Assignment
Everything in the records except the pictures needs to be printed again exactly.
============================================================
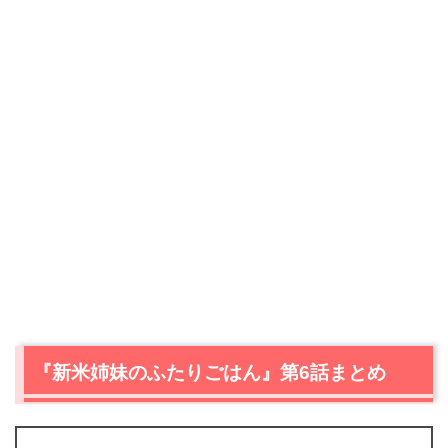
『新米姉妹のふたりごはん』第6話まとめ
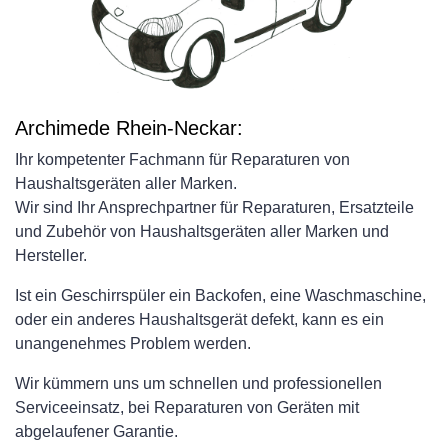
Archimede Rhein-Neckar:
Ihr kompetenter Fachmann für Reparaturen von
Haushaltsgeräten aller Marken.
Wir sind Ihr Ansprechpartner für Reparaturen, Ersatzteile
und Zubehör von Haushaltsgeräten aller Marken und
Hersteller.
Ist ein Geschirrspüler ein Backofen, eine Waschmaschine,
oder ein anderes Haushaltsgerät defekt, kann es ein
unangenehmes Problem werden.
Wir kümmern uns um schnellen und professionellen
Serviceeinsatz, bei Reparaturen von Geräten mit
abgelaufener Garantie.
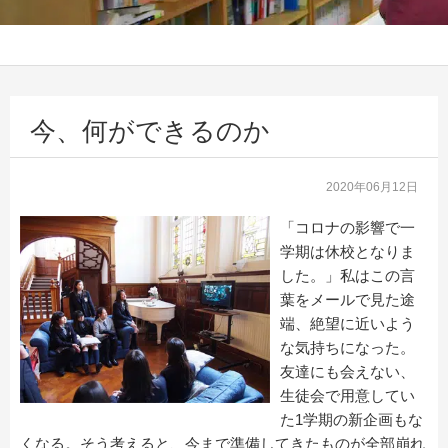
今、何ができるのか
2020年06月12日
「コロナの影響で一
学期は休校となりま
した。」私はこの言
葉をメールで見た途
端、絶望に近いよう
な気持ちになった。
友達にも会えない、
生徒会で用意してい
た1学期の新企画もな
くなる。そう考えると、今まで準備してきたものが全部崩れ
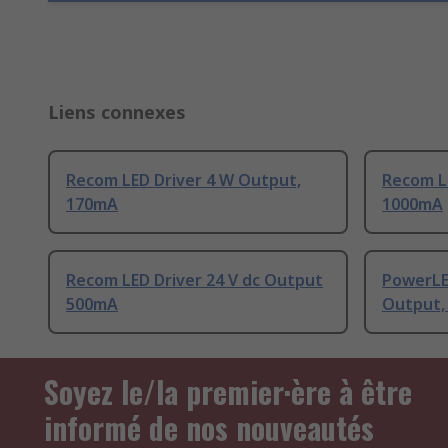
Liens connexes
Recom LED Driver 4 W Output,
Recom L
170mA
1000mA
Recom LED Driver 24 V dc Output
PowerLE
500mA
Output,
Soyez le/la premier·ère à être
informé de nos nouveautés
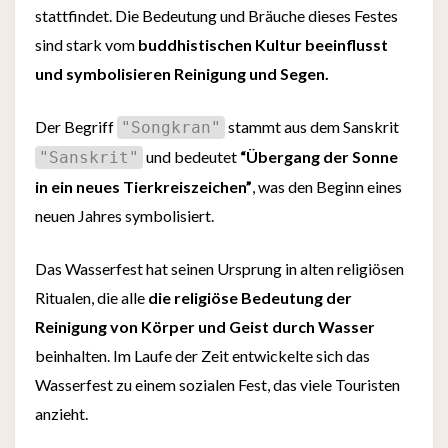
stattfindet. Die Bedeutung und Bräuche dieses Festes
sind stark vom
buddhistischen Kultur beeinflusst
und symbolisieren Reinigung und Segen.
Der Begriff
stammt aus dem Sanskrit
"Songkran"
und bedeutet
“Übergang der Sonne
"Sanskrit"
in ein neues Tierkreiszeichen”
, was den Beginn eines
neuen Jahres symbolisiert.
Das Wasserfest hat seinen Ursprung in alten religiösen
Ritualen, die alle
die religiöse Bedeutung der
Reinigung von Körper und Geist durch Wasser
beinhalten. Im Laufe der Zeit entwickelte sich das
Wasserfest zu einem sozialen Fest, das viele Touristen
anzieht.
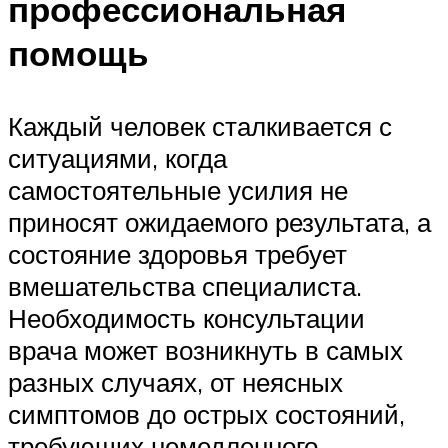
профессиональная
помощь
Каждый человек сталкивается с
ситуациями, когда
самостоятельные усилия не
приносят ожидаемого результата, а
состояние здоровья требует
вмешательства специалиста.
Необходимость консультации
врача может возникнуть в самых
разных случаях, от неясных
симптомов до острых состояний,
требующих немедленного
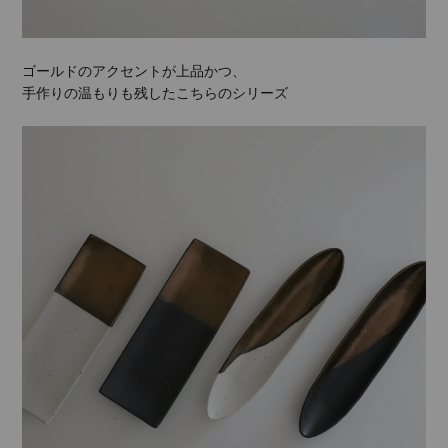
ゴールドのアクセントが上品かつ、
手作りの温もりも残したこちらのシリーズ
============================================================
Answer space
『新米姉妹のふたりごはん』第6話まとめ
Archimede Rhein-Neckar:
Ihr kompetenter Fachmann für Reparaturen von
Haushaltsgeräten aller Marken.
Wir sind Ihr Ansprechpartner für Reparaturen, Ersatzteile
und Zubehör von Haushaltsgeräten aller Marken und
Hersteller.
Ist ein Geschirrspüler ein Backofen, eine Waschmaschine,
oder ein anderes Haushaltsgerät defekt, kann es ein
unangenehmes Problem werden.
Wir kümmern uns um schnellen und professionellen
Serviceeinsatz, bei Reparaturen von Geräten mit
abgelaufener Garantie.
今、何ができるのか
2020年06月12日
「コロナの影響で一
学期は休校となりま
した。」私はこの言
葉をメールで見た途
端、絶望に近いよう
な気持ちになった。
友達にも会えない、
生徒会で用意してい
た1学期の新企画もな
くなる。そう考えると、今まで準備してきたものが全部崩れ
Liens connexes
Recom LED Driver 4 W Output,
Recom L
170mA
1000mA
Recom LED Driver 24 V dc Output
PowerLE
500mA
Output,
Soyez le/la premier·ère à être
informé de nos nouveautés
stattfindet. Die Bedeutung und Bräuche dieses Festes
sind stark vom
buddhistischen Kultur beeinflusst
und symbolisieren Reinigung und Segen.
Der Begriff
stammt aus dem Sanskrit
"Songkran"
und bedeutet
“Übergang der Sonne
"Sanskrit"
in ein neues Tierkreiszeichen”
, was den Beginn eines
neuen Jahres symbolisiert.
Das Wasserfest hat seinen Ursprung in alten religiösen
Ritualen, die alle
die religiöse Bedeutung der
Reinigung von Körper und Geist durch Wasser
beinhalten. Im Laufe der Zeit entwickelte sich das
Wasserfest zu einem sozialen Fest, das viele Touristen
anzieht.
профессиональная
помощь
Каждый человек сталкивается с
ситуациями, когда
самостоятельные усилия не
приносят ожидаемого результата, а
состояние здоровья требует
вмешательства специалиста.
Необходимость консультации
врача может возникнуть в самых
разных случаях, от неясных
симптомов до острых состояний,
требующих немедленного
ゴールドのアクセントが上品かつ、
手作りの温もりも残したこちらのシリーズ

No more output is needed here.